DIRECTIONS FOR THIS TASK - Filter the entries below, keeping only lines with "will".

EXTRACTED DATA -
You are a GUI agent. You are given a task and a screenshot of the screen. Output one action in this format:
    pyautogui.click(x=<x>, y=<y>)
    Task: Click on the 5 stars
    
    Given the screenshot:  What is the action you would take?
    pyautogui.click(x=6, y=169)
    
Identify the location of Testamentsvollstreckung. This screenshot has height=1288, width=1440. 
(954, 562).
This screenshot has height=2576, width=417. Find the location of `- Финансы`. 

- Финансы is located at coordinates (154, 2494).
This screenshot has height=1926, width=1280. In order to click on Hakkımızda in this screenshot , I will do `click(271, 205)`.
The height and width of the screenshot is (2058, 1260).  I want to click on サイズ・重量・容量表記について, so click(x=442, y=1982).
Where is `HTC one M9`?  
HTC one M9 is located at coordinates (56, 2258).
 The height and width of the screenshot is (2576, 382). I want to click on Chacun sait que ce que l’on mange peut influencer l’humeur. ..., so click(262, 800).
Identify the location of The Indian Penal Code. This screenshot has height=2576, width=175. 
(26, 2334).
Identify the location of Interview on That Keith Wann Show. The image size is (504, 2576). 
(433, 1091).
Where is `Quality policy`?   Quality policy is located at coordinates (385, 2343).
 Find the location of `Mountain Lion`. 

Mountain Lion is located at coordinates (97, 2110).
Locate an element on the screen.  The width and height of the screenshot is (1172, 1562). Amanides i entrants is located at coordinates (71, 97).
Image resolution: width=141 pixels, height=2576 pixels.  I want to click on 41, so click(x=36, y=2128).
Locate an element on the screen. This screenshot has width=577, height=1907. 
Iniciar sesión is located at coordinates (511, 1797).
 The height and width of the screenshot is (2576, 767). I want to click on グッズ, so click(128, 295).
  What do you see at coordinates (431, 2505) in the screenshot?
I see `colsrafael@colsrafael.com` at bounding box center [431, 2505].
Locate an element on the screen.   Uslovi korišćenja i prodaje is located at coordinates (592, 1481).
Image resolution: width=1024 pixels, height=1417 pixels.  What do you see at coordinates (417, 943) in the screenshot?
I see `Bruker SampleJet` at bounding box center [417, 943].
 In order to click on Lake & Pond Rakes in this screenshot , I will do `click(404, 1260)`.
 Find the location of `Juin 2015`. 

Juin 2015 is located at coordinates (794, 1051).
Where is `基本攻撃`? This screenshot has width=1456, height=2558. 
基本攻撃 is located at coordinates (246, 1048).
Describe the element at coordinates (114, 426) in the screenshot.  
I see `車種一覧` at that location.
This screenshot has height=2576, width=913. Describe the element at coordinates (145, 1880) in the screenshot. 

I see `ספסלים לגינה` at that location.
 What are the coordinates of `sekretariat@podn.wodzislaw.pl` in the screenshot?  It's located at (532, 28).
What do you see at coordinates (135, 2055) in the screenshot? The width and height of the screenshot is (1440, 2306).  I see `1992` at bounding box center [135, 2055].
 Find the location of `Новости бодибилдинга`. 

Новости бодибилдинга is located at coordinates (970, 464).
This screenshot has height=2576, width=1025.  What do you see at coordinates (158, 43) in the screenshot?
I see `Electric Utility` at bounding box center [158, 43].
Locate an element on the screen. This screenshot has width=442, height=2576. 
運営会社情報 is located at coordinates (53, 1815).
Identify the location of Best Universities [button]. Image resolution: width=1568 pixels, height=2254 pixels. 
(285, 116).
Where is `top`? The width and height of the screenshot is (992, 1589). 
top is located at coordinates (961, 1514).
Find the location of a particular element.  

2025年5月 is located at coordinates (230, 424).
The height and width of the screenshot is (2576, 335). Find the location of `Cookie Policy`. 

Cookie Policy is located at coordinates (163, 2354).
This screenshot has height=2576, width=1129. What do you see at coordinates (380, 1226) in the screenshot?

COMPLETED TASK -
This screenshot has height=1926, width=1280. In order to click on Hakkımızda in this screenshot , I will do `click(271, 205)`.
 In order to click on Lake & Pond Rakes in this screenshot , I will do `click(404, 1260)`.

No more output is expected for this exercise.